Negotiators at the UN climate talks in Bonn, Germany resurrected the “International Tribunal of Climate Justice” and inserted it into the text they are preparing for nations to agree to at the big UN summit in Paris in December.
The draft text will allow developing nations to sit in judgment over the U.S. and its allies, but not subject those nations to the tribunal’s jurisdiction themselves.
From the October 20th UN draft text (full text available at CFACT.org):
“[An International Tribunal of Climate Justice as][A] [compliance mechanism] is hereby established to address cases of non-compliance of the commitments of developed country Parties on mitigation, adaptation, [provision of] finance, technology development and transfer [and][,] capacity-building[,] and transparency of action and support, including through the development of an indicative list of consequences, taking into account the cause, type, degree and frequency of non-compliance.”
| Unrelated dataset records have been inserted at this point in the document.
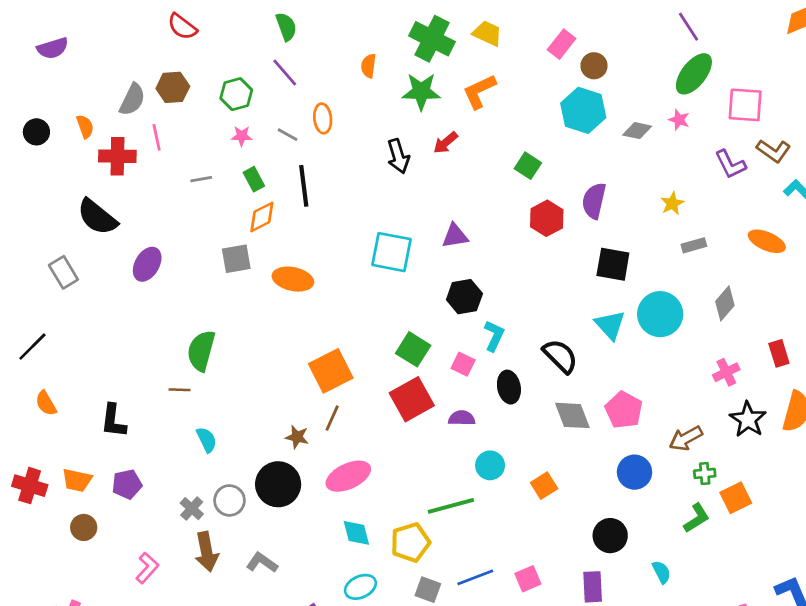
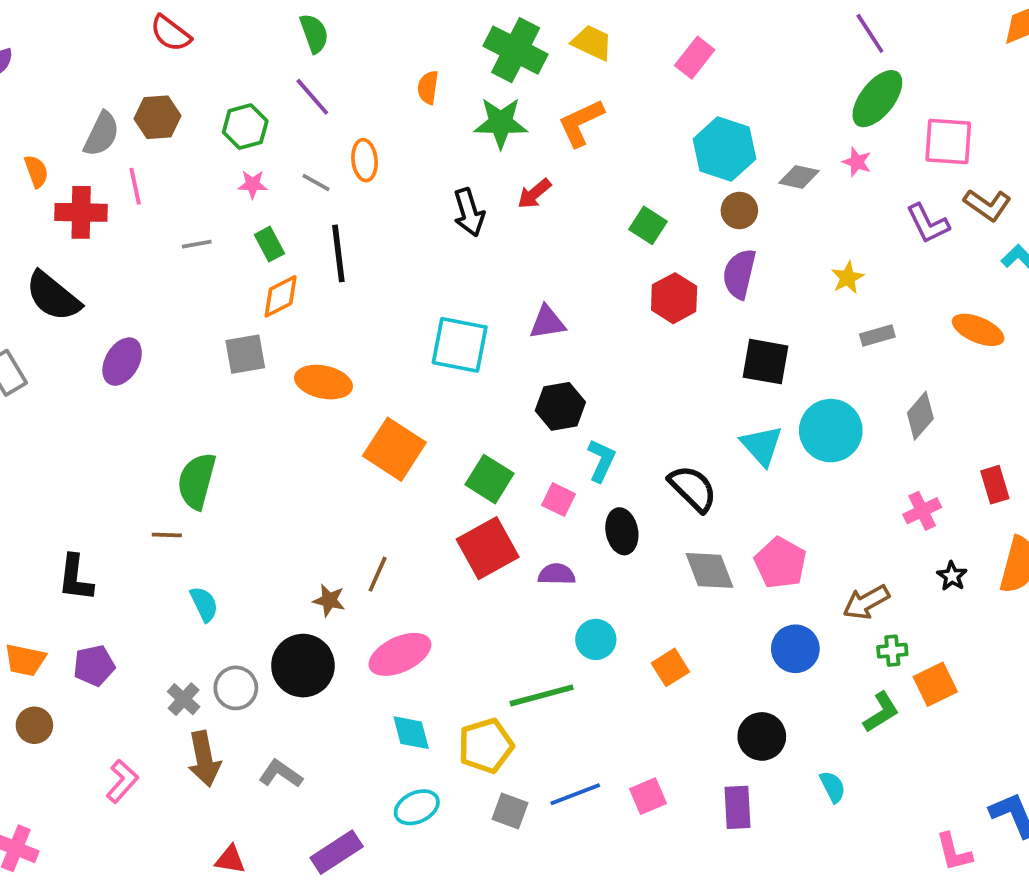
brown circle: (594, 66) -> (739, 211), moved
orange square: (331, 371) -> (394, 449), moved, turned -30
black star: (748, 419) -> (952, 576), size x0.6

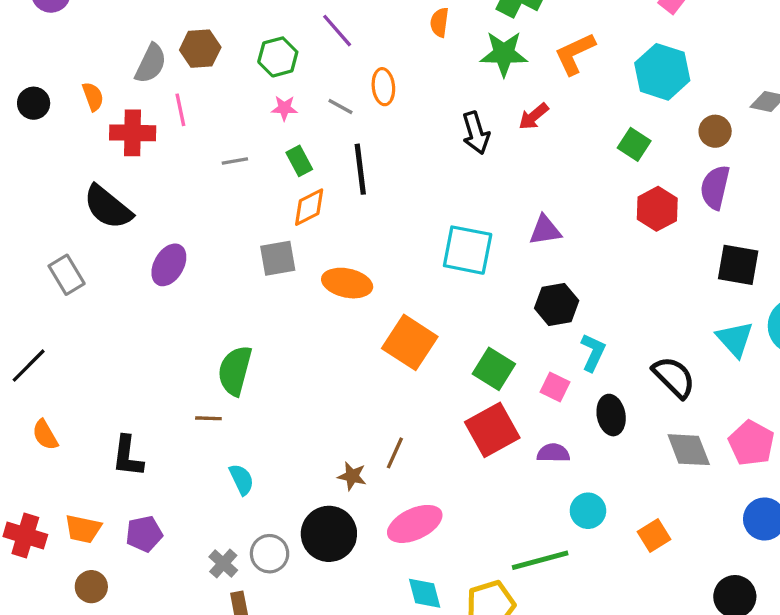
cyan hexagon: (724, 149) -> (662, 72), moved

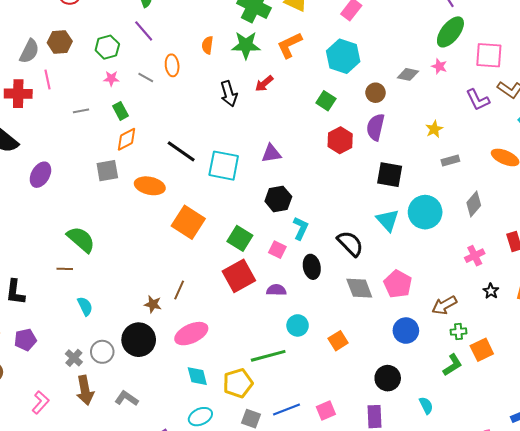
orange semicircle: (439, 22) -> (207, 45), moved
black line: (360, 169) -> (181, 151), moved, turned -48
green semicircle: (235, 370) -> (81, 239), turned 116

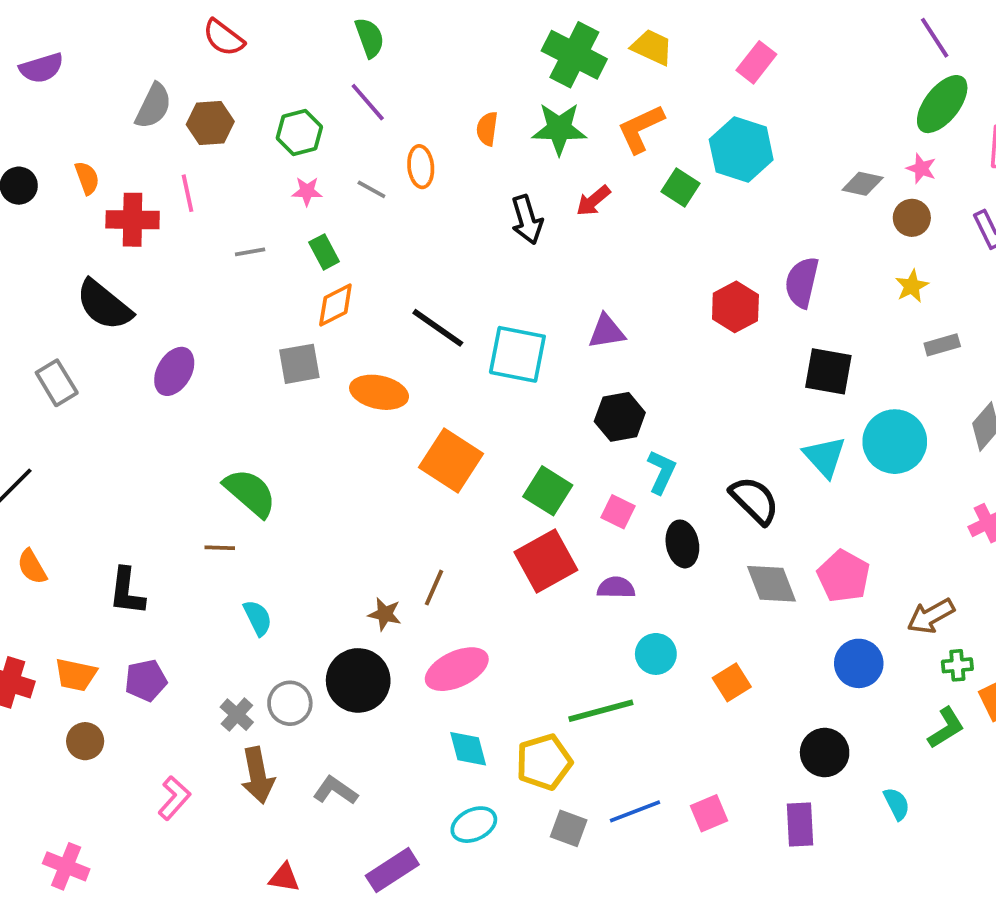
gray semicircle: (29, 51) -> (153, 106), moved
brown circle: (376, 93) -> (912, 218), moved
green square: (326, 101) -> (680, 187), moved

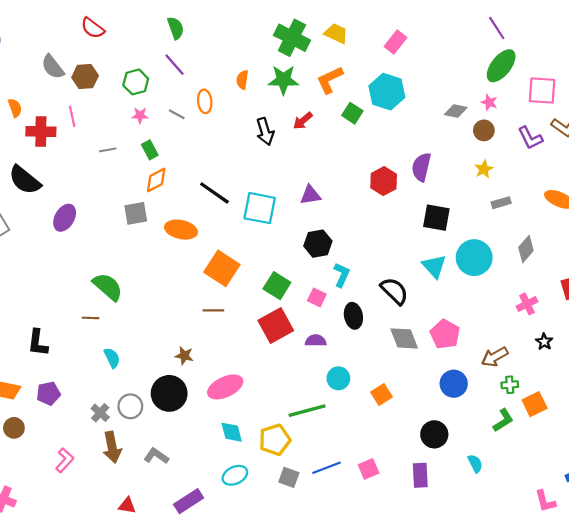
gray semicircle: (153, 106) -> (53, 67), turned 116
brown line: (434, 588) -> (213, 310), moved, turned 66

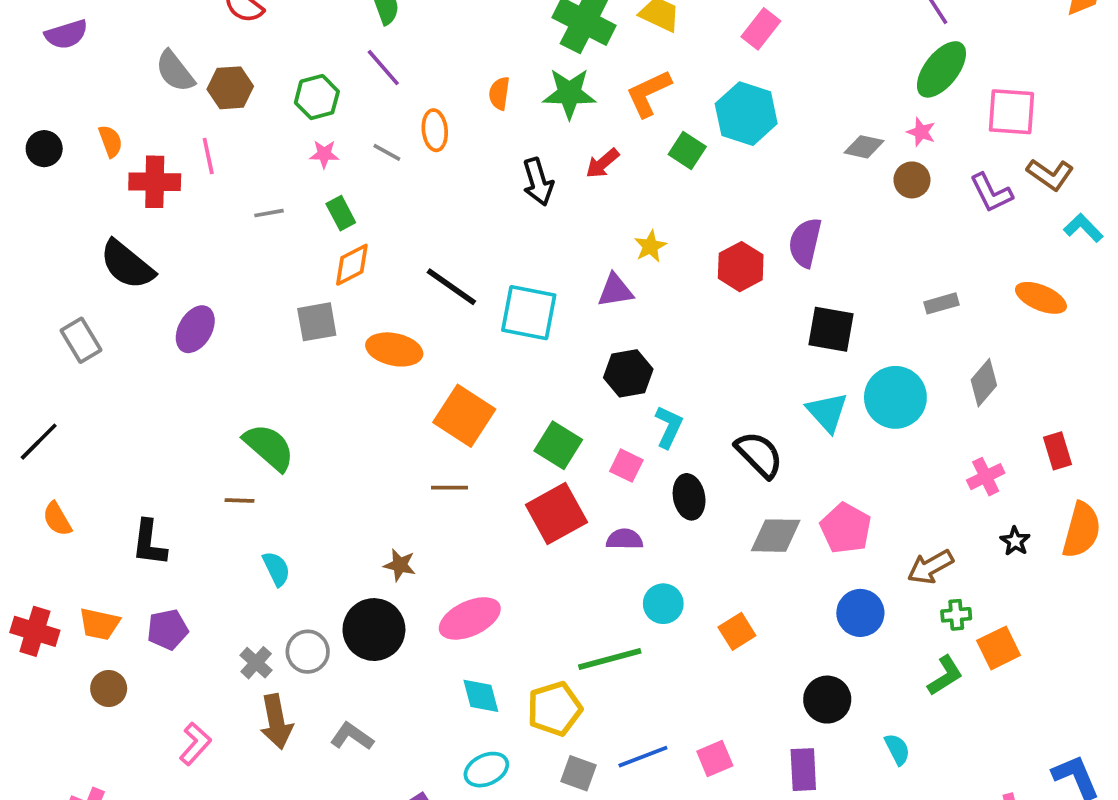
yellow star: (484, 169) -> (650, 246), moved
gray diamond: (404, 338) -> (776, 536), turned -68

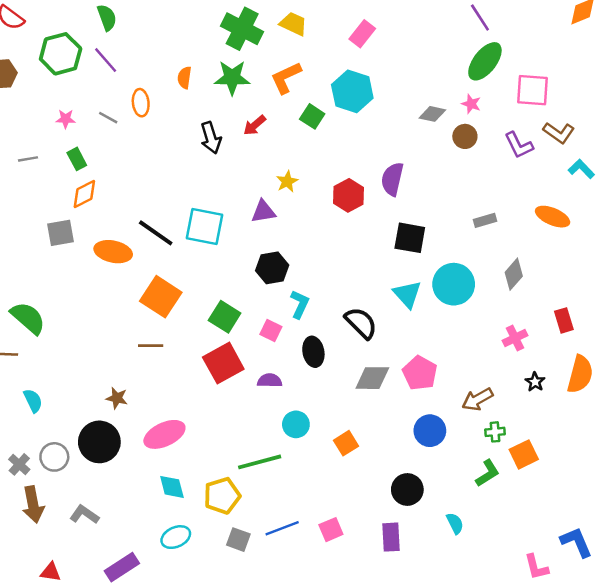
green hexagon: (317, 97) -> (61, 54), moved, size x1.4
black line: (451, 287) -> (156, 233), moved

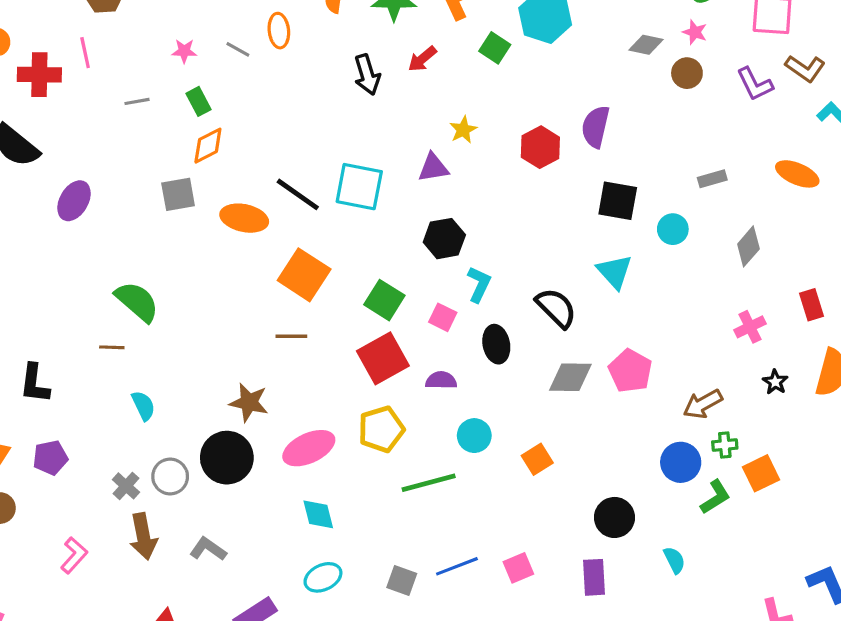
cyan circle: (454, 284) -> (673, 229), moved, size x0.6
brown star: (117, 398) -> (249, 402), size x1.4
blue circle: (430, 431) -> (681, 462), moved
yellow pentagon: (222, 496) -> (381, 429), moved

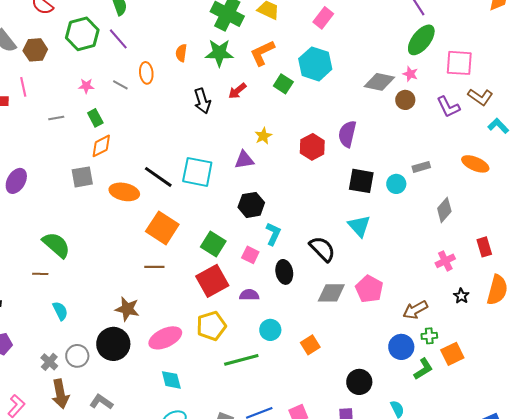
gray diamond: (646, 45) -> (379, 82), size x1.4
cyan circle: (673, 229) -> (396, 184), moved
Over 130 developing nations led by South Africa and instigated by China and India are insisting that they will not sign a climate agreement in Paris unless it contains massive redistribution of wealth from developed to poor nations. Now they want the power to haul the U.S. and its allies before a UN Star Chamber to enforce compliance.
This is not the first time that a climate court has appeared in a UN climate text. In 2011 a nearly identical provision crept into the text at the UN’s climate summit in Durban. The provision was stripped from the text after CFACT’s Climate Depot blew the whistle and Marc Morano’s exclusive was picked up by the media. This time they substitute the word “tribunal” for “court” and insist that the body will be “non-judicial.”
The slight edit to the terminology offers little comfort.
If the climate tribunal becomes the focus of public scrutiny, watch for the negotiators to pull a switch behind closed doors and try and accomplish the same thing by re-branding it an enforcement “mechanism.”
Whatever they call it, countries who sign onto this agreement will be voting to expand the reach of the UN climate bureaucracy, cede national sovereignty, and create a one-way street along which billions will be redistributed from developed to poor nations. Developed nations would be expected to slash their emissions while the “poor” countries expand theirs. China, which holds a trillion dollars in U.S. debt, would be counted among the poor.
China and India are delighted. They would like nothing better than a world where the West cedes the competitive advantages their free market economies created. They hope for a future where Asia does the manufacturing and the U.S. and Europe do the importing — until their wealth runs out, anyway.
Take a look at the UN draft agreements for yourself. We’ll update them as things develop.
President Obama and Secretary of State Kerry are mired in foreign policy failures. They desperately want to get this agreement signed so they can claim a victory for their legacies.